E mesmo tribunal acrescentou no ac. de 16/04/2013, rec. 43/12, em processo de contraordenação que “IV- Estão excluídas do reenvio prejudicial, previsto no art. 267.º do TFUE, as questões relativas à interpretação ou à apreciação das normas legislativas ou regulamentares de direito interno, bem como as de compatibilidade delas com o direito comunitário. V – Mesmo no domínio do reenvio obrigatório, se entende que, não se suscitando dúvida razoável, será caso de dispensa dessa obrigação de reenvio.”
V - A falta de fundamentação não se verifica, já que o acórdão é exaustivo na fundamentação e em alinhavar o porquê da condenação. E debruçou-se sobre todas as questões suscitadas. Questões que não se confundem com argumentos. Sendo que o tribunal só é obrigado a pronunciar-se sobre as questões suscitadas e não sobre todos os argumentos utilizados.
Destarte, por aqui, nulidade inexiste.
VI - As irregularidades processuais previstas no artigo 123 do CPP são irregularidades de actos processuais que não da sentença, donde não pode o arguido invocá-las contra esta.
VII - Não se vislumbra que tenha havido condenação por factos diversos dos da acusação. Desde o princípio ao fim do processo o que tem estado em causa e provocou a condenação foi sempre a falta de declaração do dinheiro líquido transportado.

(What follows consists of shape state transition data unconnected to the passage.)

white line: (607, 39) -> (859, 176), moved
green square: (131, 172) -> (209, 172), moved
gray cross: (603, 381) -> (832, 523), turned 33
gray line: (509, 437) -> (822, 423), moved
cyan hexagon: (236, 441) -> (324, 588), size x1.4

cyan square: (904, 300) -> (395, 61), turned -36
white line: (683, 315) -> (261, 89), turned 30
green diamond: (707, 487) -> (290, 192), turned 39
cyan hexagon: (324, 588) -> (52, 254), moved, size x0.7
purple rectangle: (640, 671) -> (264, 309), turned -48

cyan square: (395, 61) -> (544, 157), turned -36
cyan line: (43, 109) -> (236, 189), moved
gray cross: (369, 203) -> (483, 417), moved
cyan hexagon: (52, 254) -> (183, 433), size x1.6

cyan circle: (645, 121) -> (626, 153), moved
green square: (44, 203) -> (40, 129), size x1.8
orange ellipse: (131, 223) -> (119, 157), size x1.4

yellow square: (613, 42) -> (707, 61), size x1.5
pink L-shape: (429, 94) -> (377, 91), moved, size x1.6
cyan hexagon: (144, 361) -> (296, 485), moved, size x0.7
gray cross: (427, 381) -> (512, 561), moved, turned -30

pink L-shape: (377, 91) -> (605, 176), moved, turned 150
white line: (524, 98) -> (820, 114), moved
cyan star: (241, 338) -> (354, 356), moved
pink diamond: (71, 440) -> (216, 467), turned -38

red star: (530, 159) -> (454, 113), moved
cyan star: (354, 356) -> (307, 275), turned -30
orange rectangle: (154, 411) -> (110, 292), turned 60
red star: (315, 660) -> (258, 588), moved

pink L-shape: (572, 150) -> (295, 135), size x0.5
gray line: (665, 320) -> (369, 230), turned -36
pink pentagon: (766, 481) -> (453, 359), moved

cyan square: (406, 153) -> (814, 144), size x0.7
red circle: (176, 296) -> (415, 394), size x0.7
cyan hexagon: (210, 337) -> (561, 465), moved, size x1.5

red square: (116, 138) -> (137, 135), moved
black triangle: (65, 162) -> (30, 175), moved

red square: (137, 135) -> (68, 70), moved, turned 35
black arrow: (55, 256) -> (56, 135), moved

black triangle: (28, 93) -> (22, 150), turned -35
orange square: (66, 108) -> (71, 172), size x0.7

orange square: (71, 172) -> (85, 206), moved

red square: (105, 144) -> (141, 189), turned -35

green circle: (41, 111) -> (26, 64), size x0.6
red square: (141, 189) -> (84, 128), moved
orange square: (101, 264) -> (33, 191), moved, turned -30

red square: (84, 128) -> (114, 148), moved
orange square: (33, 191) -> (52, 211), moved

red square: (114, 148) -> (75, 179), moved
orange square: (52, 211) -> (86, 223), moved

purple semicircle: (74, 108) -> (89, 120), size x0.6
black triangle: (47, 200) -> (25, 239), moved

Nem mais nem menos.
VIII - Donde também não se vislumbra qualquer excesso de pronúncia.
IX - No mais, o que o arguido pretende é arguir erro de julgamento cuja arguição só pode ter lugar em recurso, se tal admissível for. E aqui nem a questão da admissibilidade chegou a colocar-se porque nem sequer foi interposto.
Com o que, em nosso parecer, se deve indeferir a pedida reforma do acórdão.
***
Os vistos foram dispensados, com a prévia anuência dos Juízes-Adjuntos.
***
Questões a decidir no recurso

Cumpre apreciar e decidir as questões colocadas pelo Recorrente na reclamação e pedido de reforma do julgado por este Tribunal Central Administrativo Norte no acórdão proferido nos presentes autos em 11 de fevereiro de 2021.


II. Fundamentação

O Recorrente inicia o seu requerimento suscitando a questão prévia da respetiva tempestividade, atento o disposto na Lei n.º 1-A/2020, de 19 de março, na redação dada pela Lei n.º 4-B/2021, de 1 de fevereiro.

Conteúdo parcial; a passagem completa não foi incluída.